Each line with the string "wybrać" is to be copied from the records below.

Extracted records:

^^^^^^^^^^^^^^^^

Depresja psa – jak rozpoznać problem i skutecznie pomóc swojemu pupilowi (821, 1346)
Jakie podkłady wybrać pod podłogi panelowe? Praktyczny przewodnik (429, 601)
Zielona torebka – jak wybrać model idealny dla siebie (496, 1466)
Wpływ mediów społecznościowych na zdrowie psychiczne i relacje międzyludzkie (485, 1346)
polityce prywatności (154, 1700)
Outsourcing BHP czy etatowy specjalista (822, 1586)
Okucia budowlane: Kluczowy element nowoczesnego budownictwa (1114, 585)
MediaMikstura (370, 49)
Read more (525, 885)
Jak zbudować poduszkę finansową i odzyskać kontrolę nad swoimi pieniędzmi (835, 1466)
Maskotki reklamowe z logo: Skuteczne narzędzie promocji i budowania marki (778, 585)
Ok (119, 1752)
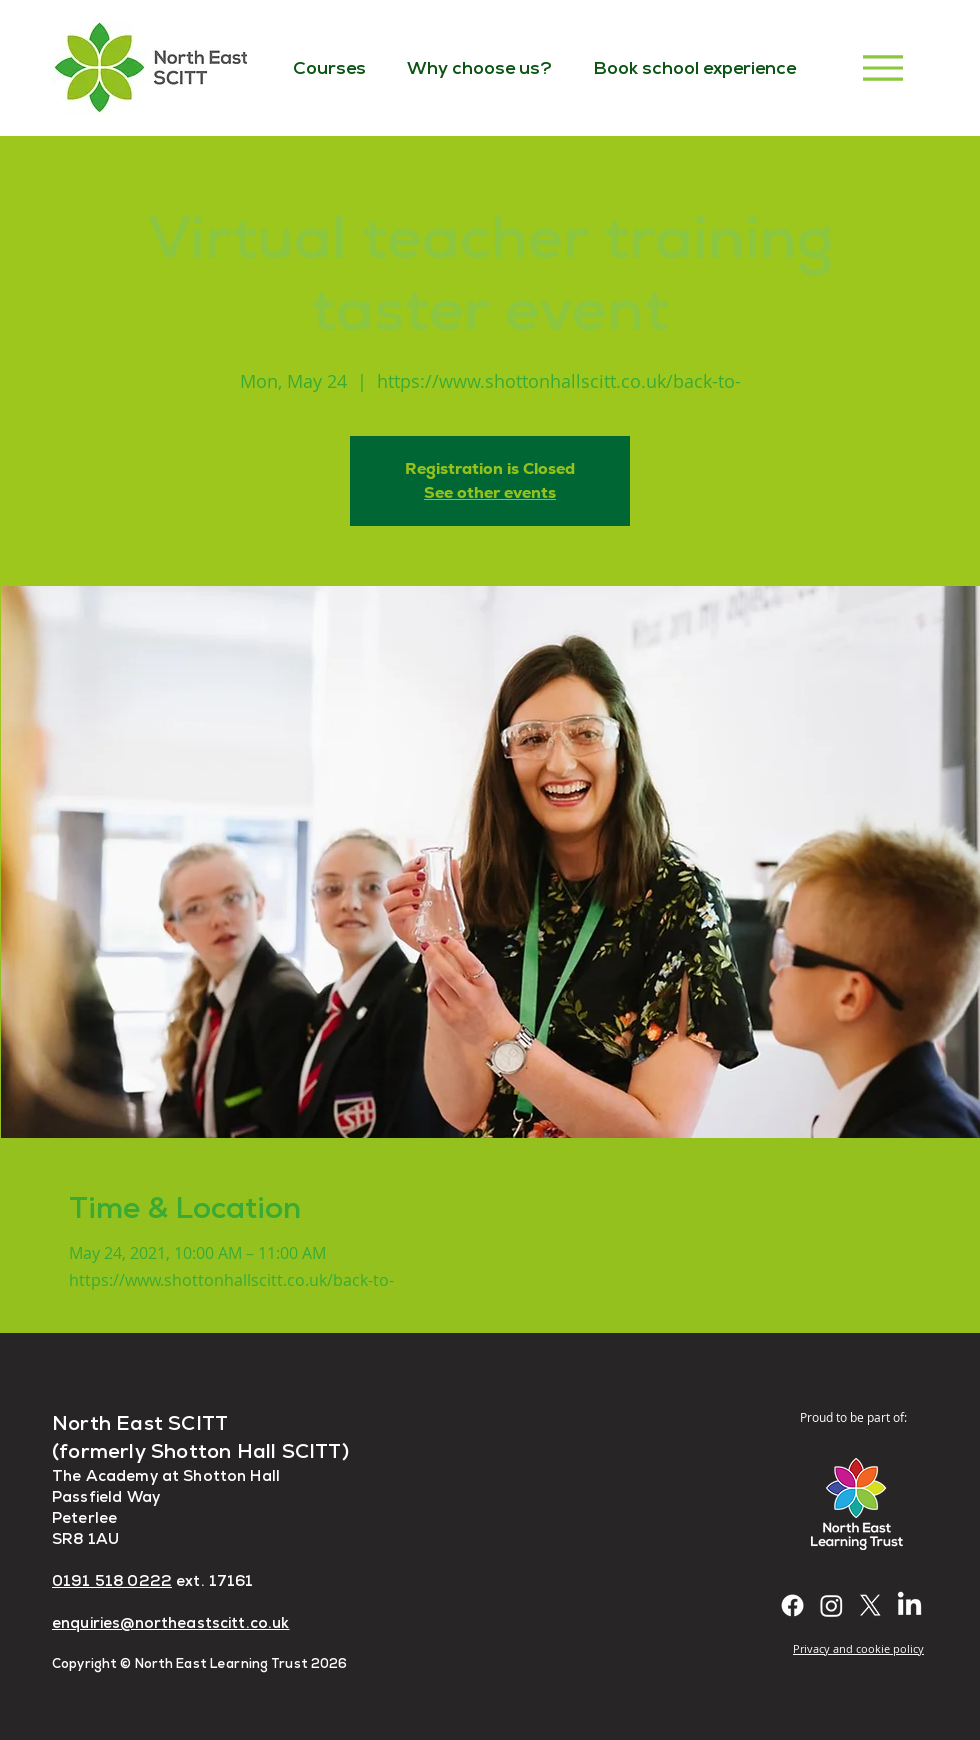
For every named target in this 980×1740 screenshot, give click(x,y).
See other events (490, 492)
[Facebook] (792, 1605)
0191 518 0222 (112, 1580)
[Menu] (882, 67)
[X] (870, 1605)
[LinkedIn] (909, 1605)
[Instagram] (831, 1605)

^^^^^^^^^^^^^^^^

Answer box:
Jakie podkłady wybrać pod podłogi panelowe? Praktyczny przewodnik (429, 601)
Zielona torebka – jak wybrać model idealny dla siebie (496, 1466)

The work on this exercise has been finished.